Cedric Keith Simpson was born on 20th July 1907 near Brighton, Sussex, England. He went to school at Brighton and Hove Grammar School, and studied medicine at Guy's Hospital between 1924 and 1932.
He married a nurse, Mary Buchanan that year, subsequently having 3 children with her. She died of multiple sclerosis in 1955; in 1956 Simpson remarried, to Jean Scott Dunn, his secretary, who died in 1976. In 1982, he married again, to Janet Thurston - widow of the coroner Gavin Thurston - and died in 1985.
During the 1930s he performed post mortem examinations whilst working as a pathology demonstrator, and started to take on more medicolegal work at a time when Spilsbury was less active.
He was reader in forensic medicine at the University of London in 1946 and professor in 1962; he retired from Guy's Hospital Forensic Medicine Department in 1972.

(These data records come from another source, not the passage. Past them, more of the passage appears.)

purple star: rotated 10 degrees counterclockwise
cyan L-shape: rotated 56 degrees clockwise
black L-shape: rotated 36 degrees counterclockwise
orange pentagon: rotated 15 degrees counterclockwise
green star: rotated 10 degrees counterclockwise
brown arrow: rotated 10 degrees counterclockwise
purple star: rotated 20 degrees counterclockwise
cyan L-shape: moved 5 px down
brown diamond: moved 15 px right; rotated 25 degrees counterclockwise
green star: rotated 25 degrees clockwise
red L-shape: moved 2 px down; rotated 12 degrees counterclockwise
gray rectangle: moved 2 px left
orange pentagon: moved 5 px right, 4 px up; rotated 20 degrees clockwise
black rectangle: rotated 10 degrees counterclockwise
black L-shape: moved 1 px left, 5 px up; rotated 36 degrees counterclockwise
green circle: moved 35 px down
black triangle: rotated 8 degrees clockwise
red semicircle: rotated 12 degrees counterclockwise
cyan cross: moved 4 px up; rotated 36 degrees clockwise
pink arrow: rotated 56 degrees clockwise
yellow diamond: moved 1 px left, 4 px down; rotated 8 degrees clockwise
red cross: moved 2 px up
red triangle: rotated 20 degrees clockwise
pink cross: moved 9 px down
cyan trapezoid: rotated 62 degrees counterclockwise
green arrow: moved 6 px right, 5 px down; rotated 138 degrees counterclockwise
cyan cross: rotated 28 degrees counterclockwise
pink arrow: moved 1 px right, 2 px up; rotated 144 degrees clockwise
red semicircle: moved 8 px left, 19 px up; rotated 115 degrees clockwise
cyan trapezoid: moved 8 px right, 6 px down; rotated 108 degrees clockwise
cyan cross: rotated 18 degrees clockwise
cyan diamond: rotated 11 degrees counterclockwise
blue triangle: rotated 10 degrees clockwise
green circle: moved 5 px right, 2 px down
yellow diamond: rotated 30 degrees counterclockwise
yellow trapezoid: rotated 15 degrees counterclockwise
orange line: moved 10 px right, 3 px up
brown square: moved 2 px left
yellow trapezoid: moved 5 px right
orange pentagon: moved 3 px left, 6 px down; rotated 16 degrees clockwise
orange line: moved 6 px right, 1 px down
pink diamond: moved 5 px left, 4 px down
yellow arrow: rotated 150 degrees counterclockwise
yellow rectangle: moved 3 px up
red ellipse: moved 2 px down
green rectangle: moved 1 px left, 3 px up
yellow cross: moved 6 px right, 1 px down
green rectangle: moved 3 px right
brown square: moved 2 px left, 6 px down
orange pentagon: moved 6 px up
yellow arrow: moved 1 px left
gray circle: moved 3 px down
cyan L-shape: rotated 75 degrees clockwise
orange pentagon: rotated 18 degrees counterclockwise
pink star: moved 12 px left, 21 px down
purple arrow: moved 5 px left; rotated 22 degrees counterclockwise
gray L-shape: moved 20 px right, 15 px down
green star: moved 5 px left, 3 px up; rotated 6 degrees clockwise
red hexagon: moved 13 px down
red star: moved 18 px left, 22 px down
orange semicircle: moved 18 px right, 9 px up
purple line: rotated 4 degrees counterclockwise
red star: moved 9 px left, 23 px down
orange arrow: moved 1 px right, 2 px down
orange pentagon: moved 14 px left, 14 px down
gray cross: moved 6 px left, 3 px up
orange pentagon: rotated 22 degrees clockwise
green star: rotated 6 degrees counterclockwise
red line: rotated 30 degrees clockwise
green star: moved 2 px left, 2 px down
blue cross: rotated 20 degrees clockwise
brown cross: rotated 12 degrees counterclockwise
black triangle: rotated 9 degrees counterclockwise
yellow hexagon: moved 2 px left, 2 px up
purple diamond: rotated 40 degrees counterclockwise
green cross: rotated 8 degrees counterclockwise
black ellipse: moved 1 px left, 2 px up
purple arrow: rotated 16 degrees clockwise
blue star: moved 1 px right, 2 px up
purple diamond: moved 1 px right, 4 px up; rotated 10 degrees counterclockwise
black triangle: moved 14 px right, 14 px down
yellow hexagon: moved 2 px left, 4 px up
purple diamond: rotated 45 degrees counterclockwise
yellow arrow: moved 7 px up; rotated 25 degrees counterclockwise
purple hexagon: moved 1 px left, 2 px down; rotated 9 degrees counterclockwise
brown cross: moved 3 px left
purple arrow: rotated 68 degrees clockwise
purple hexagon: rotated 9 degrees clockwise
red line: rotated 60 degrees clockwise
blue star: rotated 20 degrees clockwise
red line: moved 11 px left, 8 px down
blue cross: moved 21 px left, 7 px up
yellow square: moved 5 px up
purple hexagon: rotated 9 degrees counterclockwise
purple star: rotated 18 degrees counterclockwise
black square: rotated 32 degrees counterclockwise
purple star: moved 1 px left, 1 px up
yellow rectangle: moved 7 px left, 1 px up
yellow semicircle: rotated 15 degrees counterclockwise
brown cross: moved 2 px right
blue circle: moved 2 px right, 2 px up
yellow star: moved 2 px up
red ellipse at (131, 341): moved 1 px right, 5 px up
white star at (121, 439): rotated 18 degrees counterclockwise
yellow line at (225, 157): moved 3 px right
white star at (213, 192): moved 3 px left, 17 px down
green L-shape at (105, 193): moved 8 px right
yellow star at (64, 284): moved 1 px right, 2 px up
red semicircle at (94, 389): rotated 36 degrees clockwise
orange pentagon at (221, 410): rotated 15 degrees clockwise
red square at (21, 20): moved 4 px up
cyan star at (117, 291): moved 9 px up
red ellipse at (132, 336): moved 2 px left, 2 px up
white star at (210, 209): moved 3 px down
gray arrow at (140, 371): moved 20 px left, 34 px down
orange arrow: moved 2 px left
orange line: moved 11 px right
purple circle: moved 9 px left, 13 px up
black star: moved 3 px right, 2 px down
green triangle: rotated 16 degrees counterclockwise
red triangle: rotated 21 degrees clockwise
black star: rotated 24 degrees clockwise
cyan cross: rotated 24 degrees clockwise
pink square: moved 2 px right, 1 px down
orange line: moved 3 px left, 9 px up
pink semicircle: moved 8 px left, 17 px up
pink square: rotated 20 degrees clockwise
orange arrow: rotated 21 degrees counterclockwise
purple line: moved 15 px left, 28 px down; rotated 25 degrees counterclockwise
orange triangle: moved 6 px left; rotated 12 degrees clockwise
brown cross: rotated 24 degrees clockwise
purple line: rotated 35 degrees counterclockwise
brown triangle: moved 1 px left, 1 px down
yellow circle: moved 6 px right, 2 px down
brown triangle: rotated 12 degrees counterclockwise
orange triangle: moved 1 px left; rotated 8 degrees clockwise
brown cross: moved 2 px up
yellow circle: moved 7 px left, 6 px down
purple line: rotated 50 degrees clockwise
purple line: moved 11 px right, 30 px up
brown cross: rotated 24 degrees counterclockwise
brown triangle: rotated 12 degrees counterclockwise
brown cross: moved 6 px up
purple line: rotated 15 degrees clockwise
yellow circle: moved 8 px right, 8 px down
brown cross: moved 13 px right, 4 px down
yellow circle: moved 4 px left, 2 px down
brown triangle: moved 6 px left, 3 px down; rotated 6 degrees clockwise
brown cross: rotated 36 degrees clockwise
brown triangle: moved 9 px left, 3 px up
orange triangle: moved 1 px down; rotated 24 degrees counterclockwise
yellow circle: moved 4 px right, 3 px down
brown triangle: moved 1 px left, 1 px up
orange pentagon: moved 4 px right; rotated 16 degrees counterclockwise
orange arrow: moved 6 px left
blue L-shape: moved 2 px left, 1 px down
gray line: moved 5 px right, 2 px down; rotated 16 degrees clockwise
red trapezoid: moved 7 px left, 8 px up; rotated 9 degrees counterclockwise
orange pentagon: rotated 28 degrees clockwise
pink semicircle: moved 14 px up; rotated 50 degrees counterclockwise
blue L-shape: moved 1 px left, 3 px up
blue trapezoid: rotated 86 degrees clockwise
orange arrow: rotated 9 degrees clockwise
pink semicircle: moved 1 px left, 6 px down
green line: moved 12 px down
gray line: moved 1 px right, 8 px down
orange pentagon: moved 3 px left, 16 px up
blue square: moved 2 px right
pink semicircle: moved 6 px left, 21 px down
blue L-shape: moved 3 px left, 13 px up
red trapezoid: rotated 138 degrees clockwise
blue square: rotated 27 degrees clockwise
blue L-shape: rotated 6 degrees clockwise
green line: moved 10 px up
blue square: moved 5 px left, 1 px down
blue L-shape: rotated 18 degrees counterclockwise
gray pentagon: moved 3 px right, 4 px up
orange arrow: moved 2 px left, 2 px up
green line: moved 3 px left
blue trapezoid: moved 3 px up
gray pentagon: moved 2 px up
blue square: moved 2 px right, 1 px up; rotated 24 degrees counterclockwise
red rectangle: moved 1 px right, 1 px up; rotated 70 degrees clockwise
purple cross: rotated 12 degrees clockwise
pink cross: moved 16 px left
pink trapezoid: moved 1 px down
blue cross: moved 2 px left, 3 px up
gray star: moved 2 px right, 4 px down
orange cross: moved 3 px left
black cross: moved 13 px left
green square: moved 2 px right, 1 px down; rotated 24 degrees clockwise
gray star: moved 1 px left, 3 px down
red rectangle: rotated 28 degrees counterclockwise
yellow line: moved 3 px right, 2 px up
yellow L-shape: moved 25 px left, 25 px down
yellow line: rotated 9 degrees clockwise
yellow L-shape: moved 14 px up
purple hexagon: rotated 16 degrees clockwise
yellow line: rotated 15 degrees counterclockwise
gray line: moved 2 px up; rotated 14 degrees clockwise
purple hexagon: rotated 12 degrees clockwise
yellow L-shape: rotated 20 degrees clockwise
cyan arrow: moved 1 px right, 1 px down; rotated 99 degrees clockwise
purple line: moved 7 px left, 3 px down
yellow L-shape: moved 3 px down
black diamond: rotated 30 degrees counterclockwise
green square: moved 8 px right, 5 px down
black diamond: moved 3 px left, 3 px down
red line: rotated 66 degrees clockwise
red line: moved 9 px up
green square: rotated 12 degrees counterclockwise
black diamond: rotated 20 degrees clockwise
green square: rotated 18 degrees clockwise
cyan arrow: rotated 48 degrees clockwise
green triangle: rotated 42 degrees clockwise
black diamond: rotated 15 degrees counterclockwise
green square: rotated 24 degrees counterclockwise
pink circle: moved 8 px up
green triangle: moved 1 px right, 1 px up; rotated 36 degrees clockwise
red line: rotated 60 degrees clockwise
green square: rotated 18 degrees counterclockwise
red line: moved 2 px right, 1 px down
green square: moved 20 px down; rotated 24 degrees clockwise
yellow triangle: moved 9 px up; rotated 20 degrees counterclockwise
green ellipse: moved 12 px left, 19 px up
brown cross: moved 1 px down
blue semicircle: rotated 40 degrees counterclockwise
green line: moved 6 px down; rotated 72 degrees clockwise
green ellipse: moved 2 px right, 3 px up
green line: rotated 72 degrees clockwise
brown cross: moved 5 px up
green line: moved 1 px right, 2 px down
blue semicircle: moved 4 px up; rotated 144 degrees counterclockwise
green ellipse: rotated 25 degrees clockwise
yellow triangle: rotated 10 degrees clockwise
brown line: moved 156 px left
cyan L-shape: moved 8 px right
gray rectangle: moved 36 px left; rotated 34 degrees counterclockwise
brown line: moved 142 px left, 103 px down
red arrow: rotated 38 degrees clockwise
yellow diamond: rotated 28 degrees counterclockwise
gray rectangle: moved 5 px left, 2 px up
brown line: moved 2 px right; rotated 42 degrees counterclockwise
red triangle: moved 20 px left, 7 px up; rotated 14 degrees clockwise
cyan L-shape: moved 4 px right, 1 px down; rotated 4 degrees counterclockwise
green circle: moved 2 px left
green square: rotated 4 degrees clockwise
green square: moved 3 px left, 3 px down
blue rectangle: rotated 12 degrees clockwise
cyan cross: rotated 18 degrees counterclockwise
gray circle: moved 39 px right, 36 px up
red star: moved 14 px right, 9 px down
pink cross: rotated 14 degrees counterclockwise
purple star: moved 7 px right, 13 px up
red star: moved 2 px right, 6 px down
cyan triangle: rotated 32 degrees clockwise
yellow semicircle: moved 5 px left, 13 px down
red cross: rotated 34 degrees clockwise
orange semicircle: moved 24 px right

Simpson was a founding member of the British Association in Forensic Medicine, serving as its President in 1966, and was appointed CBE in 1975.
Whilst he was editor of the 11th and 12th Editions of Taylor's Principles and Practice of Medical Jurisprudence, his written legacy rests in the form of his enormously popular student textbook on the subject, first published in 1947 and now due to enter its 13th Edition.
'Forty Years of Murder' was Simpson's autobiography, becoming an international best-seller.